[Chapter 36] 36.6 Miscellaneous sort Hints

36.6 Miscellaneous sort Hints

Here is a grab bag of useful, if not exactly interesting, sort features. The utility will actually do quite a bit, if you let it.

36.6.1 Dealing with Repeated Lines

sort -u sorts the file and eliminates duplicate lines. It's more powerful than uniq (35.20) because:

It sorts the file for you; uniq assumes that the file is already sorted, and won't do you any good if it isn't.
It is much more flexible. sort -u considers lines "unique" if the sort fields (36.2) you've selected match. So the lines don't even have to be (strictly speaking) unique; differences outside of the sort fields are ignored.

In return, there are a few things that uniq does that sort won't do - like print only those lines that aren't repeated, or count the number of times each line is repeated. But on the whole, I find sort -u more useful.
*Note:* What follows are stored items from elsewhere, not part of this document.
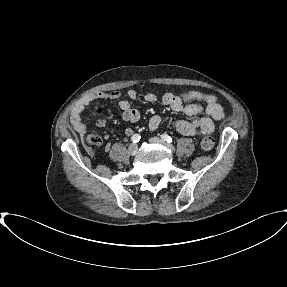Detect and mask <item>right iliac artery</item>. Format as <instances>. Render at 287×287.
Wrapping results in <instances>:
<instances>
[{"label": "right iliac artery", "instance_id": "1", "mask_svg": "<svg viewBox=\"0 0 287 287\" xmlns=\"http://www.w3.org/2000/svg\"><path fill=\"white\" fill-rule=\"evenodd\" d=\"M141 139V136L139 134H134L132 137H131V141L133 143H137L139 142V140Z\"/></svg>", "mask_w": 287, "mask_h": 287}]
</instances>
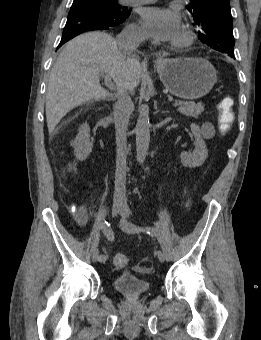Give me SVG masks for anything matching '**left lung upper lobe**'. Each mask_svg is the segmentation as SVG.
<instances>
[{
  "label": "left lung upper lobe",
  "instance_id": "1",
  "mask_svg": "<svg viewBox=\"0 0 261 340\" xmlns=\"http://www.w3.org/2000/svg\"><path fill=\"white\" fill-rule=\"evenodd\" d=\"M188 10L198 26L200 40L211 48L234 53L233 22L229 0H191Z\"/></svg>",
  "mask_w": 261,
  "mask_h": 340
}]
</instances>
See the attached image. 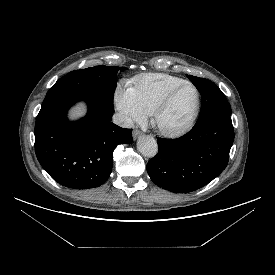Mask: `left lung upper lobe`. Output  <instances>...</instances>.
Listing matches in <instances>:
<instances>
[{
  "label": "left lung upper lobe",
  "mask_w": 275,
  "mask_h": 275,
  "mask_svg": "<svg viewBox=\"0 0 275 275\" xmlns=\"http://www.w3.org/2000/svg\"><path fill=\"white\" fill-rule=\"evenodd\" d=\"M202 96V109L196 123L211 118L230 117L231 107L222 91L210 80L189 75Z\"/></svg>",
  "instance_id": "5c2ea615"
}]
</instances>
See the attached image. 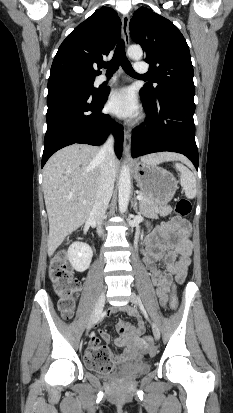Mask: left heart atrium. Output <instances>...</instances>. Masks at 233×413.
<instances>
[{
	"label": "left heart atrium",
	"mask_w": 233,
	"mask_h": 413,
	"mask_svg": "<svg viewBox=\"0 0 233 413\" xmlns=\"http://www.w3.org/2000/svg\"><path fill=\"white\" fill-rule=\"evenodd\" d=\"M108 108L112 113L126 119L136 117L140 110L136 94L130 88L114 90L109 96Z\"/></svg>",
	"instance_id": "obj_1"
}]
</instances>
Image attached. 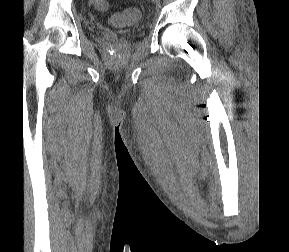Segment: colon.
I'll use <instances>...</instances> for the list:
<instances>
[{
  "label": "colon",
  "instance_id": "5ec220e1",
  "mask_svg": "<svg viewBox=\"0 0 289 252\" xmlns=\"http://www.w3.org/2000/svg\"><path fill=\"white\" fill-rule=\"evenodd\" d=\"M93 6L99 11H106L108 4L106 0H92ZM140 19V12L137 8H126L122 13L112 17L111 22L114 25H124L128 23H135Z\"/></svg>",
  "mask_w": 289,
  "mask_h": 252
}]
</instances>
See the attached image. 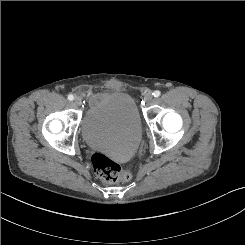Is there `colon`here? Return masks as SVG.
Masks as SVG:
<instances>
[{
  "instance_id": "5ec220e1",
  "label": "colon",
  "mask_w": 245,
  "mask_h": 245,
  "mask_svg": "<svg viewBox=\"0 0 245 245\" xmlns=\"http://www.w3.org/2000/svg\"><path fill=\"white\" fill-rule=\"evenodd\" d=\"M92 165L96 175L106 183L125 182L131 179V173L101 153L92 156Z\"/></svg>"
}]
</instances>
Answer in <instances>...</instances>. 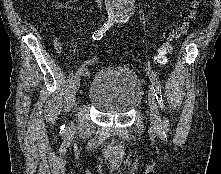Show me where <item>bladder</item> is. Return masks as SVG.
I'll use <instances>...</instances> for the list:
<instances>
[{
    "mask_svg": "<svg viewBox=\"0 0 221 174\" xmlns=\"http://www.w3.org/2000/svg\"><path fill=\"white\" fill-rule=\"evenodd\" d=\"M143 97V86L131 69L111 65L93 76L87 93L89 103L98 111L125 114L135 109Z\"/></svg>",
    "mask_w": 221,
    "mask_h": 174,
    "instance_id": "31cf9c89",
    "label": "bladder"
}]
</instances>
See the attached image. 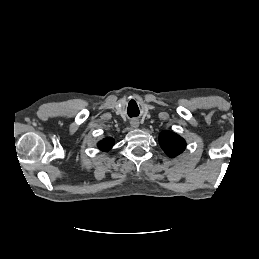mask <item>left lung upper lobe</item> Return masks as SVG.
I'll return each instance as SVG.
<instances>
[{"label":"left lung upper lobe","mask_w":259,"mask_h":259,"mask_svg":"<svg viewBox=\"0 0 259 259\" xmlns=\"http://www.w3.org/2000/svg\"><path fill=\"white\" fill-rule=\"evenodd\" d=\"M159 142L161 148L171 158L181 154L186 147V142L182 137L169 131L160 133Z\"/></svg>","instance_id":"obj_1"}]
</instances>
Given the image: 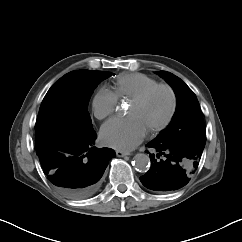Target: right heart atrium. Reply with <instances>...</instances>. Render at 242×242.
Returning a JSON list of instances; mask_svg holds the SVG:
<instances>
[{
  "mask_svg": "<svg viewBox=\"0 0 242 242\" xmlns=\"http://www.w3.org/2000/svg\"><path fill=\"white\" fill-rule=\"evenodd\" d=\"M119 100L116 93L107 87H101L92 99V110L99 120L112 115L118 108Z\"/></svg>",
  "mask_w": 242,
  "mask_h": 242,
  "instance_id": "obj_1",
  "label": "right heart atrium"
}]
</instances>
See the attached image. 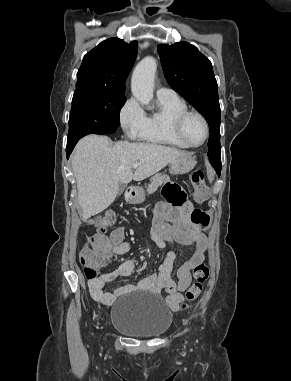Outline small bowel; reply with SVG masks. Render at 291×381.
<instances>
[{
	"label": "small bowel",
	"mask_w": 291,
	"mask_h": 381,
	"mask_svg": "<svg viewBox=\"0 0 291 381\" xmlns=\"http://www.w3.org/2000/svg\"><path fill=\"white\" fill-rule=\"evenodd\" d=\"M181 199L179 204L170 201V196ZM169 203H159L154 210L151 239L159 249H165L168 243L193 245L192 255L178 268V281L171 277L176 254L167 253L166 258L157 273L140 280L137 284L117 287L113 292L104 291L105 284L119 277L130 275L135 267L134 259L125 260L118 269L103 273L88 280L91 297L96 302L109 306L116 297L134 291H149L155 294L166 293L167 306L177 311L183 300V293L191 284V272L203 262L208 241L205 235L194 229L190 224L192 206L184 199L180 189L169 187L166 190ZM86 246L96 251H105L110 255H123L131 249V243L125 240L123 227L115 228L110 235L92 234L87 237Z\"/></svg>",
	"instance_id": "1"
}]
</instances>
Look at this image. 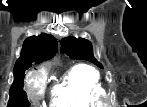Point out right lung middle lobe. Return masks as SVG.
Listing matches in <instances>:
<instances>
[{
	"instance_id": "1",
	"label": "right lung middle lobe",
	"mask_w": 147,
	"mask_h": 107,
	"mask_svg": "<svg viewBox=\"0 0 147 107\" xmlns=\"http://www.w3.org/2000/svg\"><path fill=\"white\" fill-rule=\"evenodd\" d=\"M31 65L23 67L18 74L14 75V83L10 88V99L8 107H29L26 92L23 90L24 72Z\"/></svg>"
}]
</instances>
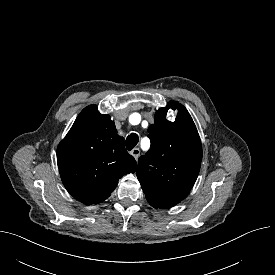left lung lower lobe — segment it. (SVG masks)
I'll use <instances>...</instances> for the list:
<instances>
[{
    "mask_svg": "<svg viewBox=\"0 0 275 275\" xmlns=\"http://www.w3.org/2000/svg\"><path fill=\"white\" fill-rule=\"evenodd\" d=\"M147 201L155 208H170L175 206L179 201L154 199L149 196L146 197Z\"/></svg>",
    "mask_w": 275,
    "mask_h": 275,
    "instance_id": "left-lung-lower-lobe-1",
    "label": "left lung lower lobe"
}]
</instances>
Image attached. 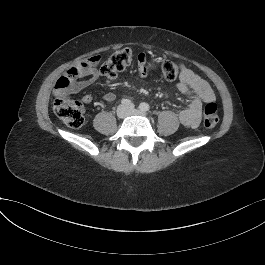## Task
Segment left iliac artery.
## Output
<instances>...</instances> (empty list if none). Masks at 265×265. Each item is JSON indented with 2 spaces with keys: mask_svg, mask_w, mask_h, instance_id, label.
Segmentation results:
<instances>
[{
  "mask_svg": "<svg viewBox=\"0 0 265 265\" xmlns=\"http://www.w3.org/2000/svg\"><path fill=\"white\" fill-rule=\"evenodd\" d=\"M139 109H140L141 111H149L150 106H149L148 103L143 102V103H141V104L139 105Z\"/></svg>",
  "mask_w": 265,
  "mask_h": 265,
  "instance_id": "44dca946",
  "label": "left iliac artery"
}]
</instances>
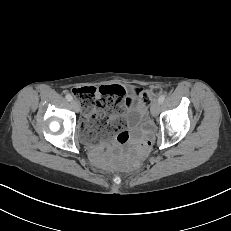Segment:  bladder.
<instances>
[{"label":"bladder","mask_w":231,"mask_h":231,"mask_svg":"<svg viewBox=\"0 0 231 231\" xmlns=\"http://www.w3.org/2000/svg\"><path fill=\"white\" fill-rule=\"evenodd\" d=\"M125 103L128 111L135 116L144 118L147 115V106L143 101L140 87L133 86L128 90ZM96 132V128L90 124H82L76 130L79 140L85 145L92 144L99 139Z\"/></svg>","instance_id":"bladder-1"}]
</instances>
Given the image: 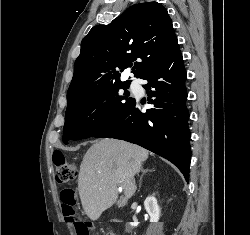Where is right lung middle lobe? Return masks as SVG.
Listing matches in <instances>:
<instances>
[{
  "label": "right lung middle lobe",
  "mask_w": 250,
  "mask_h": 235,
  "mask_svg": "<svg viewBox=\"0 0 250 235\" xmlns=\"http://www.w3.org/2000/svg\"><path fill=\"white\" fill-rule=\"evenodd\" d=\"M128 86L111 85L80 96L69 102L66 109L63 142L94 136L117 118L133 101ZM124 89L119 96L118 90Z\"/></svg>",
  "instance_id": "dd1d6c3e"
}]
</instances>
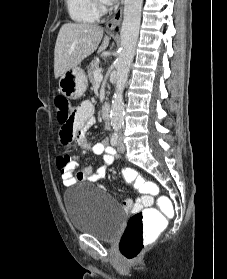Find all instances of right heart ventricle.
<instances>
[{
    "label": "right heart ventricle",
    "mask_w": 227,
    "mask_h": 279,
    "mask_svg": "<svg viewBox=\"0 0 227 279\" xmlns=\"http://www.w3.org/2000/svg\"><path fill=\"white\" fill-rule=\"evenodd\" d=\"M69 16L79 23H91L98 14L92 0H66Z\"/></svg>",
    "instance_id": "right-heart-ventricle-1"
}]
</instances>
Here's one idea for using sort -u. When I was writing a manual, I often needed to make tables of error messages. The easiest way to do this was to grep the source code for printf statements; write some Emacs (32.1) macros to eliminate junk that I didn't care about; use sort -u to put the messages in order and get rid of duplicates; and write some more Emacs macros to format the error messages into a table. All I had to do was write the descriptions.

36.6.2 Ignoring Blanks

One important option (that I've mentioned a number of times) is -b; this tells sort to ignore extra white space at the beginning of each field. This is absolutely essential; otherwise, your sorts will have rather strange results. In my opinion, -b should be the default. But they didn't ask me.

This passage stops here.